→ Problem details
All that is wanted is an exact copy of the line containing "Технический специалист приедет по" and the lines after it, through the end of the records.

[Start of section]

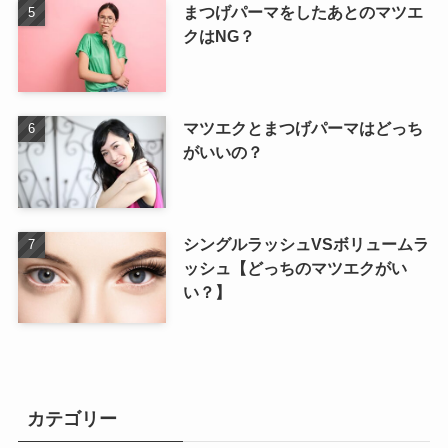
まつげパーマをしたあとのマツエ
クはNG？
マツエクとまつげパーマはどっち
がいいの？
シングルラッシュVSボリュームラ
ッシュ【どっちのマツエクがい
い？】
カテゴリー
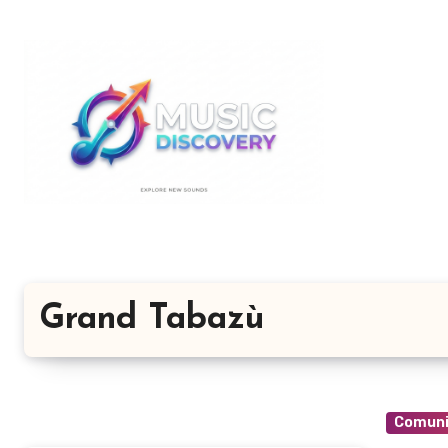
Salta
al
contenuto
Grand Tabazù
Comuni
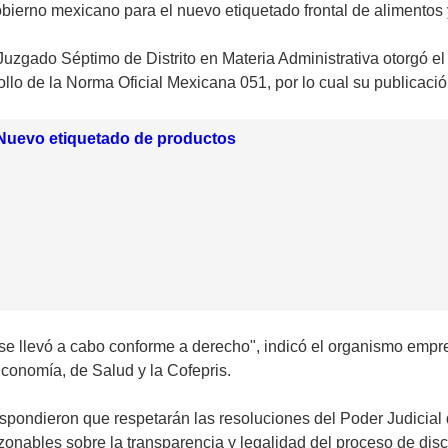
obierno mexicano para el nuevo etiquetado frontal de alimentos
uzgado Séptimo de Distrito en Materia Administrativa otorgó e
llo de la Norma Oficial Mexicana 051, por lo cual su publicació
 Nuevo etiquetado de productos
 se llevó a cabo conforme a derecho", indicó el organismo empr
Economía, de Salud y la Cofepris.
pondieron que respetarán las resoluciones del Poder Judicial 
zonables sobre la transparencia y legalidad del proceso de dis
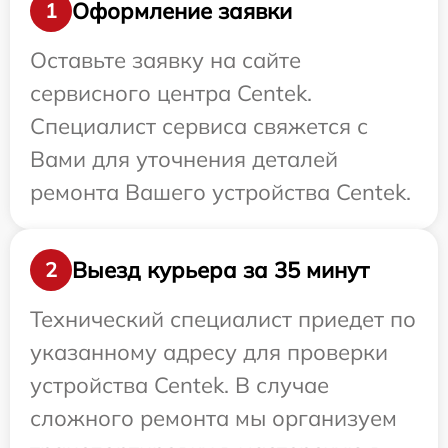
Оформление заявки
1
Оставьте заявку на сайте
сервисного центра Centek.
Специалист сервиса свяжется с
Вами для уточнения деталей
ремонта Вашего устройства Centek.
Выезд курьера за 35 минут
2
Технический специалист приедет по
указанному адресу для проверки
устройства Centek. В случае
сложного ремонта мы организуем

[End of section]

→ Reply to the task
Технический специалист приедет по
указанному адресу для проверки
устройства Centek. В случае
сложного ремонта мы организуем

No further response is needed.